Cash is King, Move Excess Inventory
A retailer in this situation needs to take immediate action. The old saying that, “Cash is King,” couldn’t be truer than it is today. The first step in the process is to generate cash by reviewing all expenses. Examples might include renegotiating rents and reviewing payroll, typically a retailer’s two most significant expenses. Secondly, contact vendors to see if payments can be pushed back an extra 30 to 60 days wherever possible. Thirdly, using your POS system, run reports showing which vendors and models are not performing up to par, and take action. The action could include returning goods for other merchandise in the future, returning goods for credit, marking slow movers down, or offering spiffs to employees. With the dollars that will be freed up by these actions, reorder proven hot sellers, especially in key sizes so sales don’t get missed, and look for off-price goods to build traffic and margin.
In order to keep this scenario from reoccurring, it is important for the merchant to discover what caused the cash crunch in the first place.

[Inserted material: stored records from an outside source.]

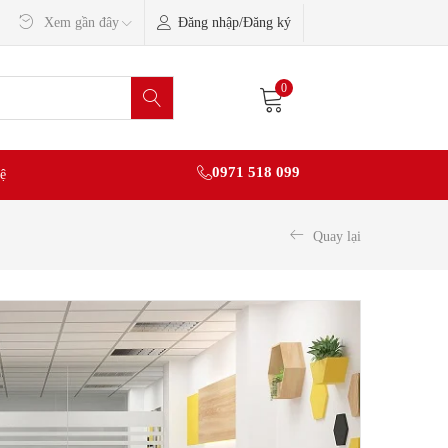
Đăng nhập/Đăng ký
Xem gần đây
0
0971 518 099
ệ
Quay lại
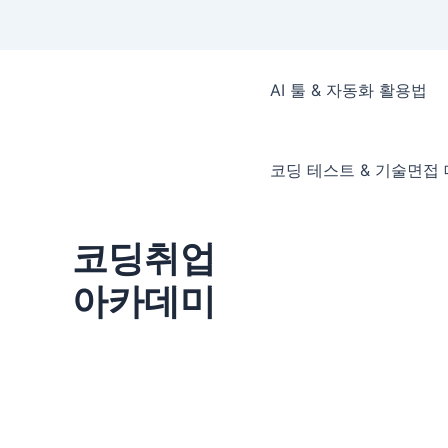
콘
텐
AI 툴 & 자동화 활용법
츠
로
건
코딩 테스트 & 기술면접
너
뛰
기
코딩취업
아카데미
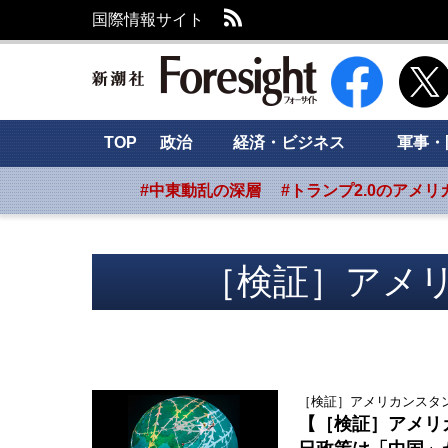
RSS
国際情報サイト
新潮社 Foresig
TOP
政治
経済・ビジネス
軍事・
#中東動乱の深層
#トランプ2.0のアメリ
［検証］アメ
［検証］アメリカンスタンダ
【［検証］アメリ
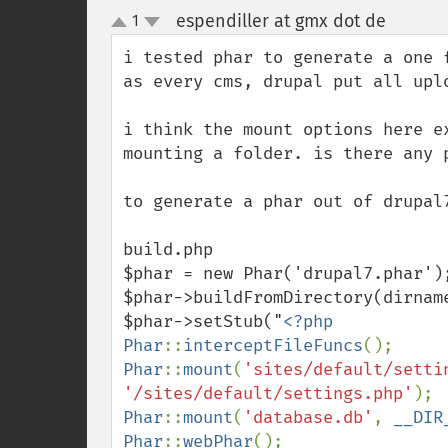
espendiller at gmx dot de
1
¶
up
down
i tested phar to generate a one f
as every cms, drupal put all upl
i think the mount options here e
mounting a folder. is there any p
to generate a phar out of drupal7
build.php

$phar = new Phar('drupal7.phar');
$phar->buildFromDirectory(dirnam
$phar->setStub("
<?php

Phar
::
interceptFileFuncs
Phar
::
mount
(
'sites/default/setti
'/sites/default/settings.php'
Phar
::
mount
(
'database.db'
, 
__DIR
Phar
::
webPhar
();
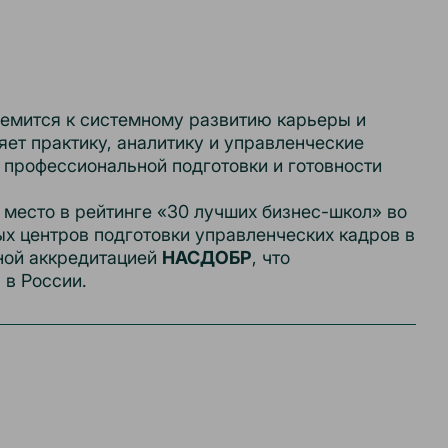
ремится к системному развитию карьеры и
ет практику, аналитику и управленческие
профессиональной подготовки и готовности
есто в рейтинге «30 лучших бизнес-школ» во
х центров подготовки управленческих кадров в
ной аккредитацией
НАСДОБР
, что
 в России.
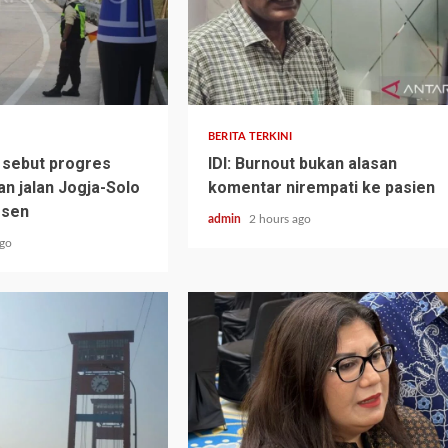
BERITA TERKINI
 sebut progres
IDI: Burnout bukan alasan
 jalan Jogja-Solo
komentar nirempati ke pasien
rsen
admin
2 hours ago
ago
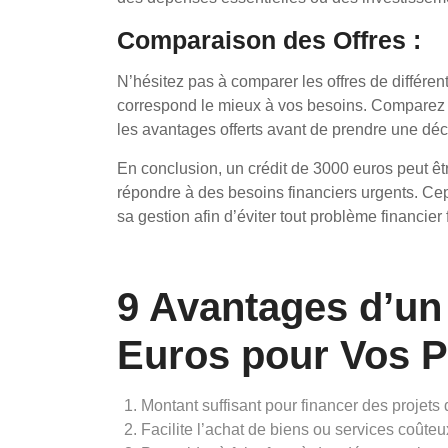
Comparaison des Offres :
N’hésitez pas à comparer les offres de différent
correspond le mieux à vos besoins. Comparez l
les avantages offerts avant de prendre une déci
En conclusion, un crédit de 3000 euros peut êtr
répondre à des besoins financiers urgents. Cepe
sa gestion afin d’éviter tout problème financier f
9 Avantages d’un
Euros pour Vos P
Montant suffisant pour financer des projets
Facilite l’achat de biens ou services coûte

Fewer customers buying less obviously translates into lower sales volume, but the real problem stems from the store’s approach to sales and inventory forecasting. Your answers to the following questions might uncover some flaws in the planning process:
1) Are sales and stock levels planned at the classification level by store, from the bottom up, or are they planned from the top down beginning at the total company level?
2)Are sales plans retrended at least monthly, and adjusted up or down based on rate of sale?
3) Is there a markdown strategy in place, or are markdowns taken on an “as needed” basis, when slow sellers become apparent or cash is needed?
4) Are slow movers recognized and dealt with in season?
5) Are deliveries actually scheduled based on when goods are needed, or are shipments allowed to come in at the whim of the vendor?
6)Do the shipping instructions read more like ship “as ready, complete whenever”?
7) Are hot sellers identified and reordered in a timely manner? Are open orders reviewed on a regular basis?
8)Are there open-to-buy dollars left in season to take advantage of promotional goods, or do these purchases get placed anyway and you hope for the best?
Perhaps you recognize patterns in the above that describe you from time to time. If this does happen to you, the key is to recognize it, identify the problem, and be proactive about finding a solution.